*Data extract*:
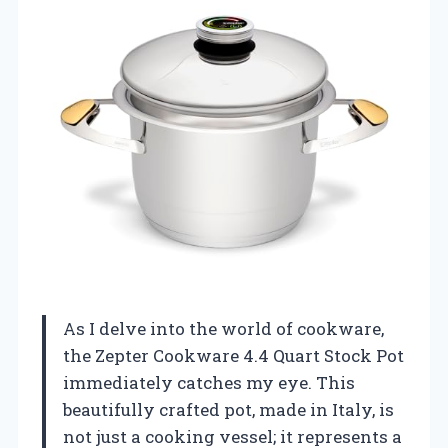
As I delve into the world of cookware,
the Zepter Cookware 4.4 Quart Stock Pot
immediately catches my eye. This
beautifully crafted pot, made in Italy, is
not just a cooking vessel; it represents a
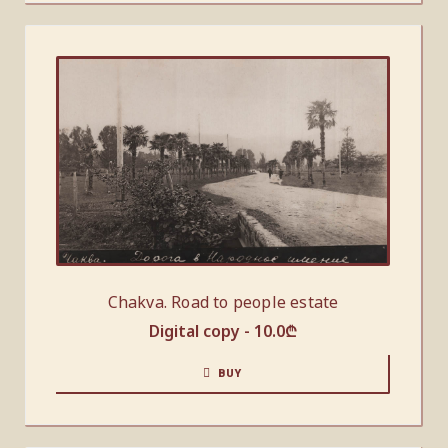
Chakva. Road to people estate
Digital copy -
10.0
₾
BUY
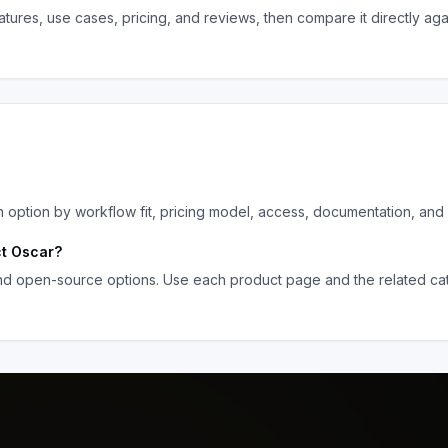
tures, use cases, pricing, and reviews, then compare it directly ag
ption by workflow fit, pricing model, access, documentation, and 
ct Oscar
?
and open-source options. Use each product page and the related cat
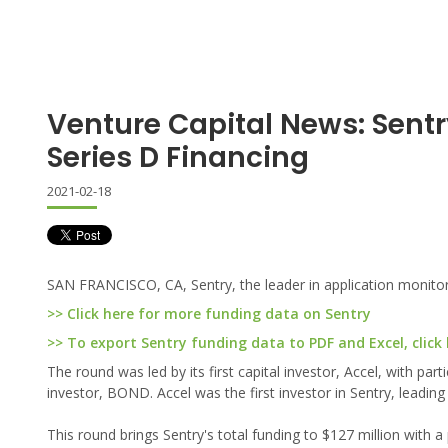
Venture Capital News: Sent
Series D Financing
2021-02-18
SAN FRANCISCO, CA, Sentry, the leader in application monitori
>> Click here for more funding data on Sentry
>> To export Sentry funding data to PDF and Excel, click
The round was led by its first capital investor, Accel, with pa
investor, BOND. Accel was the first investor in Sentry, leading
This round brings Sentry's total funding to $127 million with a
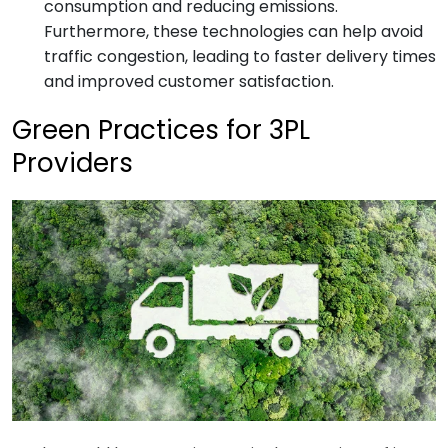
consumption and reducing emissions.
Furthermore, these technologies can help avoid
traffic congestion, leading to faster delivery times
and improved customer satisfaction.
Green Practices for 3PL
Providers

*Task to carry out*: Retype every record as it stands. None of the pictures should appear.

*Answer area*:
As I delve into the world of cookware,
the Zepter Cookware 4.4 Quart Stock Pot
immediately catches my eye. This
beautifully crafted pot, made in Italy, is
not just a cooking vessel; it represents a
Chakva. Road to people estate
Digital copy -
10.0
₾
BUY
tures, use cases, pricing, and reviews, then compare it directly ag
ption by workflow fit, pricing model, access, documentation, and 
ct Oscar
?
and open-source options. Use each product page and the related cat
Venture Capital News: Sent
Series D Financing
2021-02-18
SAN FRANCISCO, CA, Sentry, the leader in application monitori
>> Click here for more funding data on Sentry
>> To export Sentry funding data to PDF and Excel, click
The round was led by its first capital investor, Accel, with pa
investor, BOND. Accel was the first investor in Sentry, leading
This round brings Sentry's total funding to $127 million with a
consumption and reducing emissions.
Furthermore, these technologies can help avoid
traffic congestion, leading to faster delivery times
and improved customer satisfaction.
Green Practices for 3PL
Providers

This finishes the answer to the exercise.